CYMBELINE. – Vous devez savoir qu'avant que les injustes Romains eussent extorqué de nous ce tribut, nous étions libres. L'ambition de César, qui s'enflait sans cesse, au point d'embrasser presque les deux flancs de l'univers, nous imposa ce joug sans aucun droit: le secouer est le devoir d'un peuple belliqueux; ce que nous nous vantons d'être. Nous disons donc que nous eûmes pour ancêtres ce Mulmutius qui fonda nos lois: l'épée de César les a trop mutilées. Rendre à ces lois leur vigueur et leur libre cours sera la bonne oeuvre de l'autorité que nous tenons en main, quoique Rome s'en irrite. Oui: Mulmutius fut le premier des Bretons qui ceignit son front d'une couronne d'or, le premier qui se nomma roi.
LUCIUS. – Je suis fâché, Cymbeline, d'avoir à te déclarer pour ennemi César Auguste, qui compte plus de rois à ses ordres que tu n'as d'officiers à ta cour. Au nom de César, je t'annonce la guerre et la ruine: prévois un orage auquel rien ne pourra résister. Après ce défi, je te remercie en mon propre nom.

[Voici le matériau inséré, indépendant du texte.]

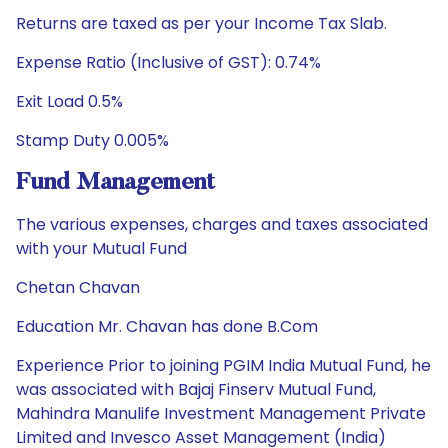
Returns are taxed as per your Income Tax Slab.
Expense Ratio (Inclusive of GST): 0.74%
Exit Load 0.5%
Stamp Duty 0.005%
Fund Management
The various expenses, charges and taxes associated
with your Mutual Fund
Chetan Chavan
Education Mr. Chavan has done B.Com
Experience Prior to joining PGIM India Mutual Fund, he
was associated with Bajaj Finserv Mutual Fund,
Mahindra Manulife Investment Management Private
Limited and Invesco Asset Management (India)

CYMBELINE. – Tu es le bienvenu, Caïus, ton César m'a fait chevalier; j'ai passé près de lui une grande partie de ma jeunesse; j'ai recueilli près de lui cet honneur qu'il cherche aujourd'hui à me ravir; je suis contraint de le défendre à toute extrémité. – Je suis bien informé que les Pannoniens et les Dalmatiens, pour maintenir leurs franchises, sont maintenant en armes. Si, dans cet exemple, les Bretons ne lisaient pas leur devoir, ils se montreraient insensibles; c'est ce que César ne les trouvera pas.

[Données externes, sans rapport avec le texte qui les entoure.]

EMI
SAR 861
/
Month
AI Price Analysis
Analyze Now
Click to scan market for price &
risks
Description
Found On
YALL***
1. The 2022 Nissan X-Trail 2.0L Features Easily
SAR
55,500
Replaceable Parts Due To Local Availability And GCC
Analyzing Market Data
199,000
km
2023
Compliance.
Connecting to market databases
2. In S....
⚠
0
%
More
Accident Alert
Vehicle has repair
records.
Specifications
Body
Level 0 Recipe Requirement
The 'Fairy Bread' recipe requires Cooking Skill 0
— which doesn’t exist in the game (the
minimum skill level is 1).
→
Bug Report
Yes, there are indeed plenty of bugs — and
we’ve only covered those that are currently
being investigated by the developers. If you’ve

LUCIUS. – Laissez parler les preuves.
CLOTEN. – Sa Majesté vous souhaite la bienvenue: passez gaiement avec nous un jour ou deux, ou plus encore. Après, si vous revenez nous chercher dans d'autres intentions, vous nous trouverez dans notre ceinture d'eau salée. Si vous nous en chassez, elle est à vous; si vous échouez dans l'entreprise, nos corbeaux en feront meilleure chère à vos dépens, et tout finit là.

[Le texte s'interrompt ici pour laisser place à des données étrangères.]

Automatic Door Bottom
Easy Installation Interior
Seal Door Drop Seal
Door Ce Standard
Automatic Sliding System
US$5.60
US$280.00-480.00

LUCIUS. – Comme vous dites, seigneur.
CYMBELINE. – Je connais les volontés de votre maître; lui, les miennes. Il ne me reste plus qu'à vous dire: soyez le bienvenu.
(Ils sortent.)
SCÈNE II
Un autre appartement dans le même palais
PISANIO entre, des lettres à la main
PISANIO. – Quoi! d'adultère? Pourquoi ne me nommes-tu pas le monstre qui l'accuse? O Posthumus! ô mon maître! quel venin étranger s'est glissé dans ton oreille! Quel Italien perfide, le poison à la langue comme à la main12, a triomphé de ta crédulité trop prompte! – Infidèle? Non, elle est victime de sa fidélité; et elle soutient plutôt comme une déesse que comme une épouse des assauts qui triompheraient de mainte vertu. O mon maître! ton âme devant la sienne est maintenant tombée aussi bas que l'était ta fortune. Qui? moi, que je la poignarde! Au nom de l'affection, de la foi que je t'ai jurée, de mon dévouement à tes ordres: Moi! elle! son sang! Si c'est là te rendre un service, que jamais on ne me tienne pour un homme à services. Quel air ai-je donc pour paraître dépouillé d'humanité au degré que supposerait cette action? (Lisant.) Obéis: la lettre que je t'envoie pour elle te fournira l'occasion de le faire par ses ordres. Papier infernal, aussi noir que l'encre qui te couvre, matière insensible, es-tu complice de cet acte, en conservant à l'extérieur ta blancheur virginale? – La voici. (Entre Imogène.) Je ne sais plus ce qui m'est commandé.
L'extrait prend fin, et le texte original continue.